- Founded: 1995
- Founder: Doug Morris, Daniel Glass
- Status: defunct
- Genre: Country, pop
- Country of origin: United States

= Rising Tide Records =

American record label

 Rising Tide Records was a record label started by Doug Morris, former head of Warner Music Group, and Daniel Glass, who became president.

The label had success in breaking new artists, including the multi-platinum debut of Erykah Badu, Billie Myers and Lost Boyz. Recognizing the changing landscape of the industry, Glass strategically aligned Universal with such independent record labels as Kedar Entertainment, home to Erykah Badu, and Mojo Records, home to platinum artist Reel Big Fish and the Cherry Poppin' Daddies.

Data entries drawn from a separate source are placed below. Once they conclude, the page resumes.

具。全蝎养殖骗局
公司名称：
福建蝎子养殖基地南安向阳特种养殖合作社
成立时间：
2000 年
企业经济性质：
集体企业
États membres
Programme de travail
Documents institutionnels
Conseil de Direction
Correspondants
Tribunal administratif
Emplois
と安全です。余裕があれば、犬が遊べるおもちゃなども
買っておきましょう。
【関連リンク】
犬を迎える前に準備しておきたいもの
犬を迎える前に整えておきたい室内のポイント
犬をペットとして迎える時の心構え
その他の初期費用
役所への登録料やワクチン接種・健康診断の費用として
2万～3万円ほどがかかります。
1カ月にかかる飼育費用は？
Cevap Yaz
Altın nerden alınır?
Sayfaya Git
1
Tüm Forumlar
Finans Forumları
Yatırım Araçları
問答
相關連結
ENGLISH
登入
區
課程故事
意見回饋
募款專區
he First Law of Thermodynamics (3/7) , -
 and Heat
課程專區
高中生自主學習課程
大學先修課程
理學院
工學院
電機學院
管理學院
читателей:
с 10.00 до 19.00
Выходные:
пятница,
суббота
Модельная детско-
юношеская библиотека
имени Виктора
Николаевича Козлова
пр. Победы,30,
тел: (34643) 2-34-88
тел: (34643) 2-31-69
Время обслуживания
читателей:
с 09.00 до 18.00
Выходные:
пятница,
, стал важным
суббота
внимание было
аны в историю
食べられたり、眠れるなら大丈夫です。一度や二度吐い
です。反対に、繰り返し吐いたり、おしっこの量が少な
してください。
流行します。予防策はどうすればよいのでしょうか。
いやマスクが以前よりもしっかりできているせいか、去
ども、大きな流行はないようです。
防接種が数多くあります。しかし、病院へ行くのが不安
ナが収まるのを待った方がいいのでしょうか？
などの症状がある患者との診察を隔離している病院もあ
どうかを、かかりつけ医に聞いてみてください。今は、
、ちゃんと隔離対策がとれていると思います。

In 1995, it was founded as Rising Tide Records and shortly thereafter, it was renamed Universal Records and Doug Morris was named Chairman/C.E.O. of MCA Music Entertainment Group. However, the Nashville branch stayed active until March 1998. Acts on the Nashville branch included Matraca Berg, Scotty Emerick, The Buffalo Club, Rebecca Lynn Howard, J.C. Jones, Nitty Gritty Dirt Band, Delbert McClinton, Tony Toliver, Jack Ingram, Dolly Parton, Kris Tyler and Keith Sewell.